As the nexus between art and political protest has been a hallmark” of 20th century Latin American art, one might ask to what degree these collaborative projects differ from previous political arts. Take for instance the mural projects in response to the 1973 Chilean coup in which the Communist Party Ramona Para Brigades attempted mass political education. [5] That project was opposed to the elitist concept of art as the work of solitary genius as was the work by CADA (Colectivo Acciones de Arte) in Santiago in the 1960’s and 1970’s in which the very nature of art was radically questioned through theatrical performance art protests against Pinochet. Similarly surrealist connections could also be further explored regarding their potential connection and consequence. Consider Helio Oiticica’s Parangoles series as mentioned in a note in Juan Carlos Rodriguez’s radical critique of art history or the case of Juan Andralis as mentioned in Rodrigo Marti’s fascinating chapter on Etcetera and the global spread of Errorista cells. There Marti raises a fundamentally important and interesting methodological and theoretical point behind the Errorista Philosophy – namely to accept and use error as a positive and productive attribute.
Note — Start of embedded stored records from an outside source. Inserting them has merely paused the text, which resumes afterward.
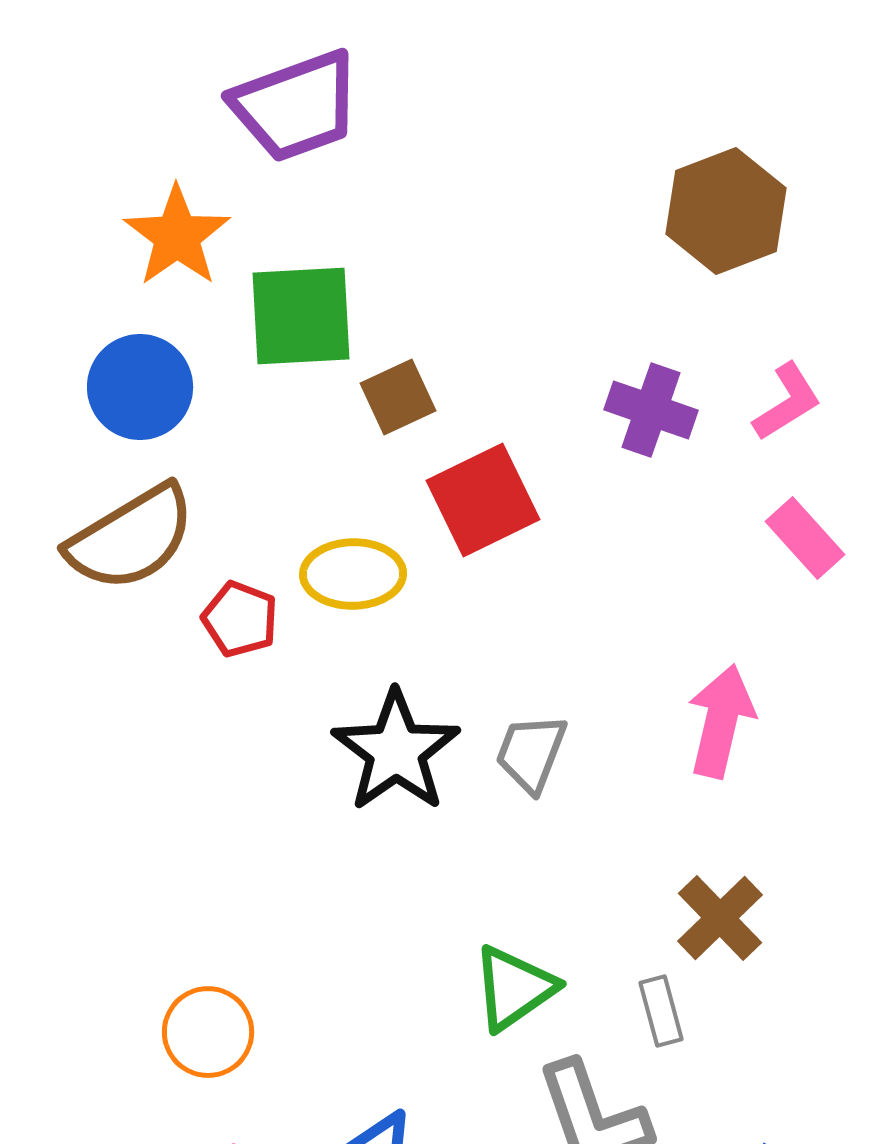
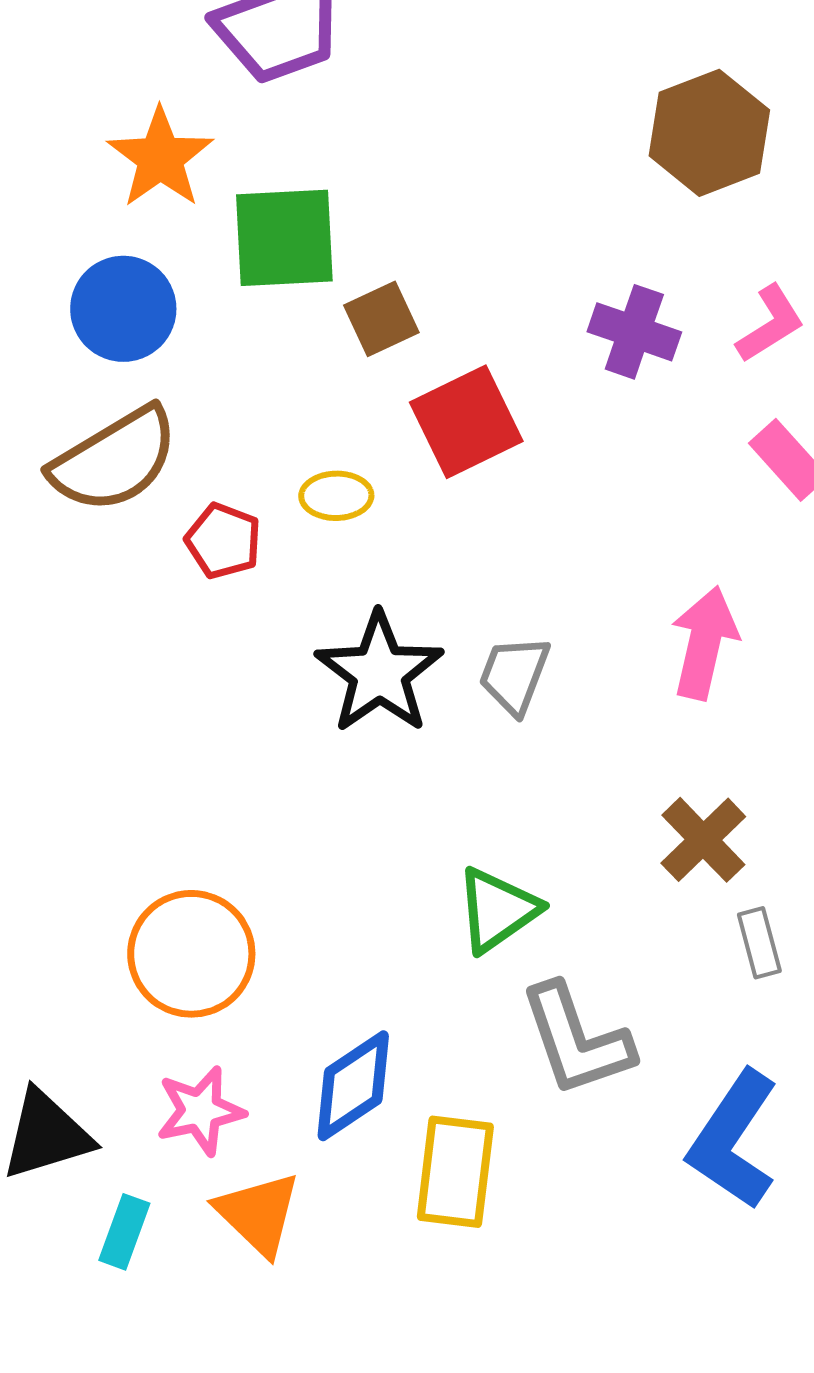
yellow ellipse: (353, 574) -> (336, 496), size x0.7
gray rectangle: (661, 1011) -> (759, 943), moved
orange circle: (208, 1032) -> (191, 954), size x1.4

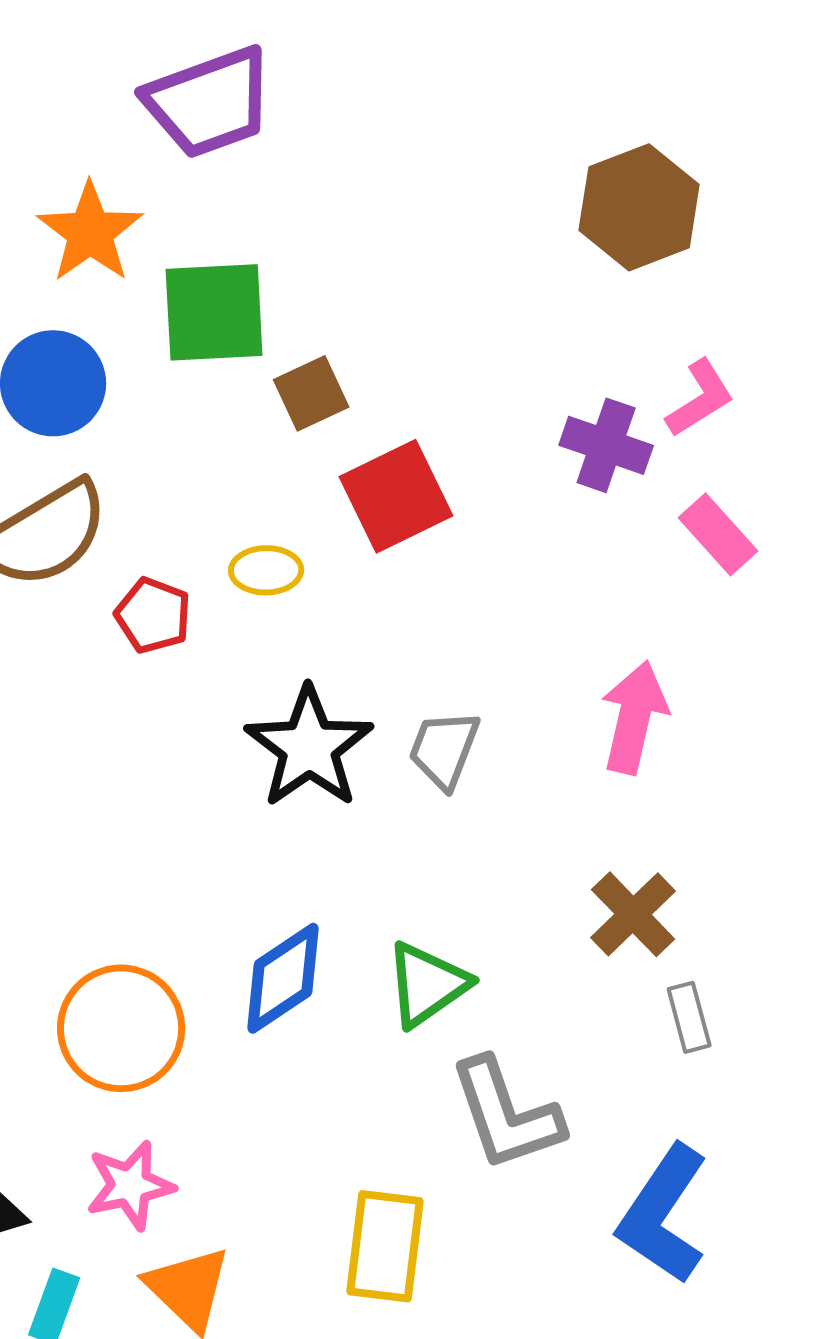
purple cross: (634, 332) -> (606, 445), moved
blue diamond: (353, 1086) -> (283, 978), moved

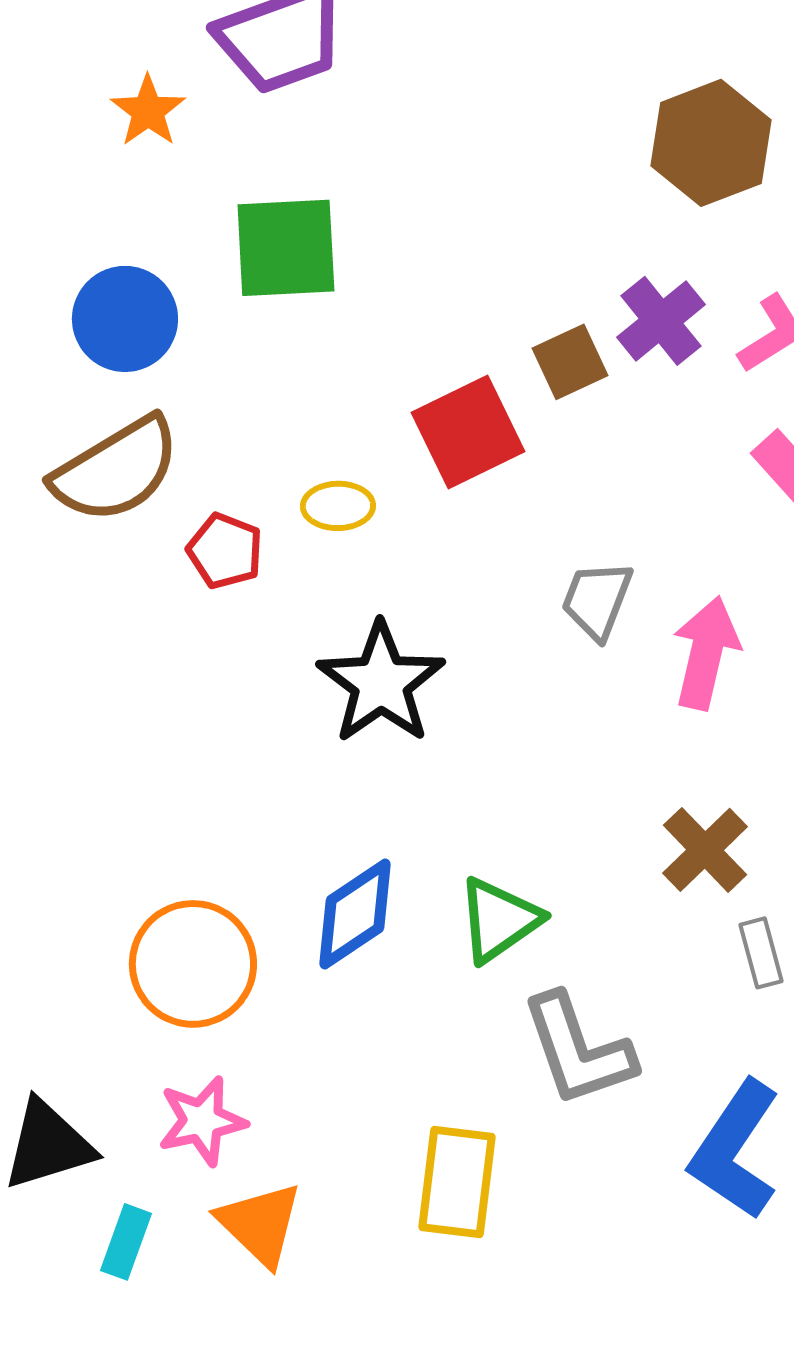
orange star: (90, 232) -> (148, 111), moved, size x0.7
brown square: (311, 393) -> (570, 362), moved
purple cross: (606, 445) -> (661, 321), moved, turned 32
gray trapezoid: (444, 749) -> (597, 600), moved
Art in the service of politics is of-course not something inherently new. One outstanding recent project in Asia in the medium of film for instance is Joshua Oppenheimer’s The Act of Killing (and The Look of Silence) that chillingly revisits the mass murders committed in Indonesia in 1965. [6] Perhaps an edited volume bringing together art and politics, murder and memory from Chile to Cambodia and beyond is already forthcoming at Duke University Press, that is – an edited volume about the global scope and potential utility of undisciplined art historical practice in the name of social justice.

References

  1. Also see Grant Kester, editorial, Field: A Journal of Socially Engaged Art Criticism, Winter 2015 at http://field-journal.com/issue-2/kester-2).
  2.  See Matt Stromberg, “The Ways and Means of Activist Art, from Latin America to LA” in Hyperallergic, September 18, 2017 at https://hyperallergic.com/401034/usc-roski-activism-americas-otis-college-of-art-design/.
  3. In the service of scholarship, a collective bibliography separating on-line and published sources beyond the citations in the notes would have been useful.
  4. Allan De Souza and Allyson Purpura “Undisciplined Knowledge.” In African Art. Interviews. Narratives: Bodies of Knowledge, edited by Joanna Grabski and Carol Magee. Bloomington and Indianapolis: Indiana University Press, 2013, pp. 163-178.
  5. Eva Cockcroft, “The Death of a Mural Movement,” in Readings in Latin American Modern Art, ed. Patrick Frank. New Haven and London: Yale University Press, 2004, pp. 209-211.